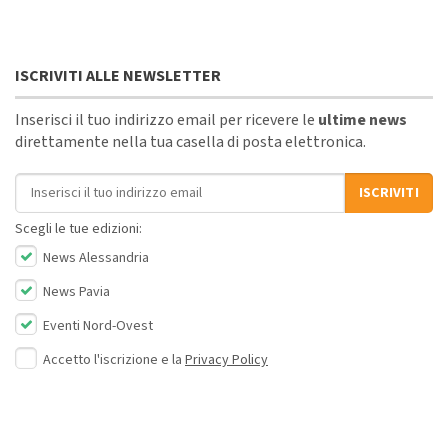
ISCRIVITI ALLE NEWSLETTER
Inserisci il tuo indirizzo email per ricevere le
ultime news
direttamente nella tua casella di posta elettronica.
Indirizzo email
ISCRIVITI
Scegli le tue edizioni:
News Alessandria
News Pavia
Eventi Nord-Ovest
Accetto l'iscrizione e la
Privacy Policy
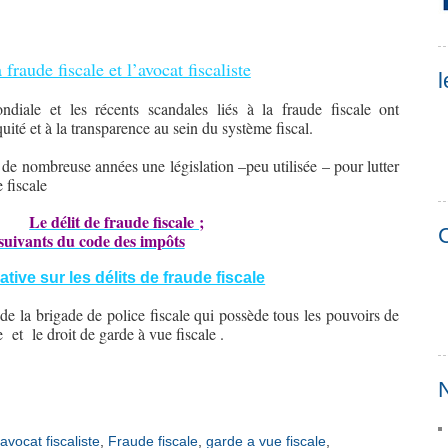
 fraude fiscale et l’avocat fiscaliste
l
iale et les récents scandales liés à la fraude fiscale ont
uité et à la transparence au sein du système fiscal.
de nombreuse années une législation –peu utilisée – pour lutter
 fiscale
Le délit de fraude fiscale ;
C
 suivants du code des impôts
ive sur les délits de fraude fiscale
de la brigade de police fiscale qui possède tous les pouvoirs de
e et le droit de garde à vue fiscale .
N
avocat fiscaliste
,
Fraude fiscale
,
garde a vue fiscale
,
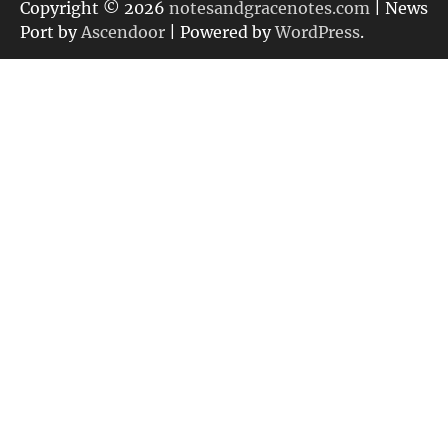
リ
Copyright © 2026
notesandgracenotes.com
| News
ー
Port by
Ascendoor
| Powered by
WordPress
.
========
Among the lines above, please find those with "garde" and copy them.

→ Solved problem:
e et le droit de garde à vue fiscale .
garde a vue fiscale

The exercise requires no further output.